In proposing such Draconian measures as the expulsion of those petty-bourgeois elements incapable of linking themselves to the workers, I had in mind not the “defense” of Cannon’s faction but the rescue of the party from degeneration.

X.

Commenting on skeptical voices from the Socialist Workers Party which had reached my ears, I wrote comrade Cannon on June 16, 1939:

“The pre-war situation, the aggravation of nationalism and so on is a natural hindrance to our development and the profound cause of the depression in our ranks. But it must now be underlined that the more the party is petty-bourgeois in its composition, the more it is de pendent upon the changes in the official public opinion. It is a supplementary argument for the necessity for a courageous and active re-orientation toward the masses.

“The pessimistic reasonings you mention in your article are, of course, a reflection of the patriotic, nationalistic pressure of the official public opinion. ‘If fascism is victorious in France ...’ ‘If fascism is victorious in England ...’ And so on. The victories of fascism are important, but the death agony of capitalism is more important.”

The question of the dependence of the petty-bourgeois wing of the party upon official public opinion consequently was posed several months before the present discussion began and was not at all dragged in artificially in order to discredit the opposition.

* * *

Comrade Shachtman demanded that I furnish ’precedents” of petty-bourgeois tendencies among the leaders of the opposition during the past period. I went so far in answering, this demand as to single out from the leaders of the opposition comrade Shachtman himself. I am far from having exhausted the material at my disposal. Two letters – one of Shachtman’s, the other mine – which are perhaps still more interesting as “precedents,” I shall cite presently in another connection. Let Shachtman not object that the lapses and mistakes in which the correspondence is concerned likewise can be brought against other comrades, including representatives of the present majority. Possibly. Probably. But Shachtman’s name is not repeated in this correspondence accidentally. Where others have committed episodic mistakes, Shachtman has evinced a tendency.

In any event, completely opposite to what Shachtman now claims concerning my alleged ’sudden” and “unexpected” appraisals, I am able, documents in hand, to prove – and I believe have proved – that my article on the Petty-Bourgeois Opposition did no more than summarize my correspondence with New York during the last three years. (In reality the past ten.) Shachtman has very demonstratively asked for “precedents.” I have given him ’precedents.” They speak entirely against Shachtman.

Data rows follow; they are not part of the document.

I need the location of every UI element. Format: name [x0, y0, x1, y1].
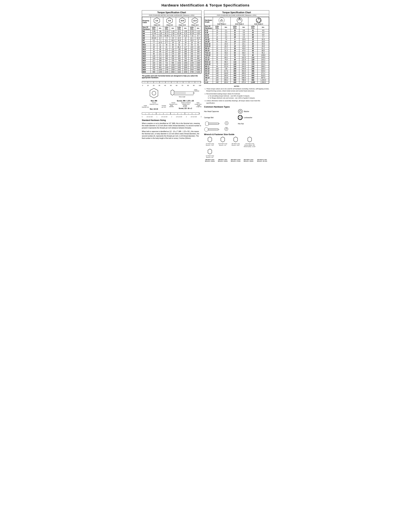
mm-ruler [142, 79, 201, 84]
carriage-bolt-illustration [204, 127, 269, 132]
wrench-label-5: 1/2" Bolt or NutWrench—3/4" [204, 155, 216, 158]
svg-marker-200 [218, 129, 219, 130]
left-table-row: M3043559099513501401190016812280 [142, 64, 201, 66]
svg-text:8.8: 8.8 [168, 20, 171, 22]
left-table-row: M242172954973757089608401140 [142, 60, 201, 62]
left-table-row: M526.42.5060.965.755.978.107.159.7 [142, 35, 201, 37]
size-col-header-row: Size OfHardware in/lbsft/lbs Nm. in/lbsf… [142, 26, 201, 30]
left-table-row: M87.710.517.72425342940 [142, 42, 201, 44]
inch-ruler: 0 1/4 1/2 3/4 1 1/4 1/2 3/4 2 1/4 1/2 3/… [142, 111, 201, 117]
svg-marker-205 [208, 137, 212, 142]
left-table-row: M33590800134918301902258022783090 [142, 66, 201, 69]
no-marks-icon: NoMarks [219, 17, 224, 23]
wrench-title: Wrench & Fastener Size Guide [204, 133, 269, 136]
wrench-item-3: 3/8" Bolt or NutWrench—9/16" [230, 137, 242, 147]
left-torque-table: PropertyClass 5.6 Class 5.6 8.8 Class 8.… [142, 17, 201, 73]
property-class-header: PropertyClass [142, 17, 151, 26]
right-table-row: 5/16-181115.01723.12534.0 [204, 43, 269, 45]
hardware-diagrams: Nut, M8 Thread Diameter (mm) InsideDiame… [142, 87, 201, 110]
wrench-hex-3 [233, 137, 239, 142]
nut-diagram: Nut, M8 Thread Diameter (mm) InsideDiame… [142, 87, 166, 110]
grade-2-label: SAE Grade 2 [217, 23, 226, 25]
sizing-para1: When a washer or nut is identified as 1/… [142, 122, 201, 129]
col-h2: Nm. [157, 26, 163, 30]
page-title: Hardware Identification & Torque Specifi… [142, 3, 269, 7]
left-table-body: M35.88.5613.441.2819.21.8022.922.15M413.… [142, 30, 201, 73]
right-table-row: 7/16-143040.85068.07095.2 [204, 52, 269, 54]
screw-bottom-label: Screw, 1/2- 16 x 2 [169, 107, 201, 109]
hw-washer: Washer [238, 109, 269, 114]
left-table-row: M166488147200210285250340 [142, 51, 201, 53]
wrench-item-m6: M6 Bolt or NutWrench—10mm [204, 159, 216, 162]
note-3: Unless otherwise noted on assembly drawi… [206, 100, 269, 104]
right-table-row: 1/2-205574.890122.4120163.2 [204, 59, 269, 61]
screw-svg: Body Diameter Body Length [169, 87, 201, 99]
wrench-fastener-section: Wrench & Fastener Size Guide 1/4" Bolt o… [204, 133, 269, 162]
col-h4: Nm. [170, 26, 176, 30]
right-table-row: 10-32313.5495.5687.7 [204, 36, 269, 38]
lockwasher-icon [238, 115, 243, 120]
left-table-row: M413.441.2830.722.9043.444.1052.564.95 [142, 33, 201, 35]
svg-point-166 [240, 117, 241, 118]
screw-label: Screw, M8- 1.25 x 25 [169, 100, 201, 102]
right-table-row: 5/8-1190122.4150204.0220299.2 [204, 66, 269, 68]
right-column: Torque Specification Chart FOR STANDARD … [204, 10, 269, 162]
common-hw-section: Common Hardware Types Hex Head Capscrew … [204, 105, 269, 132]
grade8-icon [256, 17, 262, 23]
right-table-row: 3/8-162027.23040.84561.2 [204, 48, 269, 50]
left-table-row: M122636618386.2117103140 [142, 46, 201, 48]
left-table-row: M22169230390530559745656890 [142, 57, 201, 60]
grade-8-header: SAE Grade 8 [248, 17, 269, 25]
left-column: Torque Specification Chart FOR STANDARD … [142, 10, 201, 162]
right-table-row: 3/4-16180244.8300408.0420571.2 [204, 72, 269, 75]
carriage-bolt-label: Carriage Bolt [204, 117, 213, 118]
nut-sublabels: Thread Diameter (mm) InsideDiameter (in)… [142, 102, 166, 110]
svg-point-111 [152, 91, 156, 95]
svg-point-202 [225, 128, 227, 130]
wrench-hex-5 [207, 149, 213, 154]
hex-nut-label: Hex Nut [238, 123, 244, 125]
svg-text:Body: Body [195, 89, 197, 90]
col-h6: Nm. [182, 26, 188, 30]
sizing-title: Standard Hardware Sizing [142, 119, 201, 121]
right-table-row: 8-32192.1303.4414.6 [204, 29, 269, 32]
notes-list: These torque values are to be used for a… [204, 88, 269, 104]
sizing-para2: When bolt or capscrew is identified as 1… [142, 130, 201, 139]
left-table-row: M101521354850675981 [142, 44, 201, 46]
washer-icon [238, 109, 243, 114]
note-1: These torque values are to be used for a… [206, 88, 269, 92]
notes-title: NOTES [204, 85, 269, 87]
left-table-row: M399881340224930503163429037985150 [142, 71, 201, 73]
svg-text:Diameter: Diameter [195, 90, 199, 92]
grade-2-header: NoMarks SAE Grade 2 [213, 17, 231, 25]
right-table-row: 7/8-9140190.4400544.0600816.0 [204, 75, 269, 77]
wrench-item-m14: M14 Bolt or NutWrench—22 mm [256, 159, 269, 162]
class-88-header: 8.8 Class 8.8 [163, 17, 176, 26]
svg-marker-206 [221, 137, 225, 142]
right-table-row: 1/4-20667.6810.91216.3 [204, 38, 269, 41]
right-torque-chart: Torque Specification Chart FOR STANDARD … [204, 10, 269, 84]
right-table-row: 1/4-28768.61013.61419.0 [204, 41, 269, 43]
hw-hex-nut-label-row: Hex Nut [238, 121, 269, 126]
hw-carriage-bolt: Carriage Bolt [204, 115, 235, 120]
grade-header-row: HardwareGrade NoMarks SAE Grade 2 [204, 17, 269, 25]
svg-point-184 [226, 122, 227, 124]
hex-nut-on-bolt-svg [224, 121, 232, 126]
wrench-hex-4 [247, 137, 252, 142]
hw-capscrew-illustration [204, 121, 235, 126]
nut-bottom-label: Nut, 1/2-16 [142, 108, 166, 110]
class-129-header: 12.9 Class 12.9 [188, 17, 201, 26]
right-table-row: 7/8-14155210.8440598.4660897.6 [204, 77, 269, 79]
wrench-item-1: 1/4" Bolt or NutWrench—7/16" [204, 137, 216, 147]
inch-ruler-svg [142, 111, 200, 116]
notes-section: NOTES These torque values are to be used… [204, 85, 269, 104]
col-h5: in/lbsft/lbs [176, 26, 182, 30]
screw-sublabels: ThreadDiameter (mm) Distance betweenthre… [169, 102, 201, 109]
left-table-row: M144258101132136185162220 [142, 48, 201, 51]
svg-marker-167 [205, 122, 209, 126]
wrench-item-m8: M8 Bolt or NutWrench—13mm [217, 159, 229, 162]
screw-diagram: Body Diameter Body Length Screw, M8- 1.2… [169, 87, 201, 109]
property-class-row: PropertyClass 5.6 Class 5.6 8.8 Class 8.… [142, 17, 201, 26]
wrench-item-m10: M10 Bolt or NutWrench—17mm [230, 159, 242, 162]
nut-svg [148, 87, 160, 99]
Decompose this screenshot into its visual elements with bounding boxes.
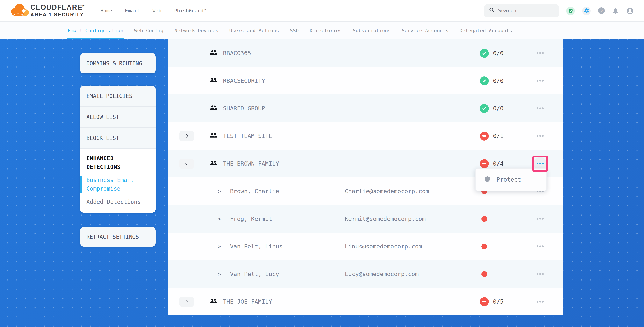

The Philosophic Bloc Against Marxism

The opposition circles consider it possible to assert that the question of dialectic materialism was introduced by me only because I lacked an answer to the “concrete” questions of Finland, Latvia, India, Afghanistan, Baluchistan and so on. This argument, void of all merit in itself, is of interest however in that it characterizes the level of certain individuals in the opposition, their attitude toward theory and toward elementary ideological loyalty. It would not be amiss, therefore, to refer to the fact that my first serious conversation with comrades Shachtman and Warde, in the train immediately after my arrival in Mexico in January 1937, was devoted to the necessity of persistently propagating dialectic materialism. After our American section split from the Socialist Party I insisted most strongly on the earliest possible publication of a theoretical organ, having again in mind the need to educate the party, first and foremost its new members, in the spirit of dialectic materialism. In the United States, I wrote at that time, where the bourgeoisie systematically in stills vulgar empiricism in the workers, more than anywhere else is it necessary to speed the elevation of the movement to a proper theoretical level. On January 20, 1939, I wrote to comrade Shachtman concerning his joint article with comrade Burnham, Intellectuals in Retreat:

“The section on the dialectic is the greatest blow that you, personally, as the editor of the New International could have delivered to Marxist theory ... Good! We will speak about it publicly.”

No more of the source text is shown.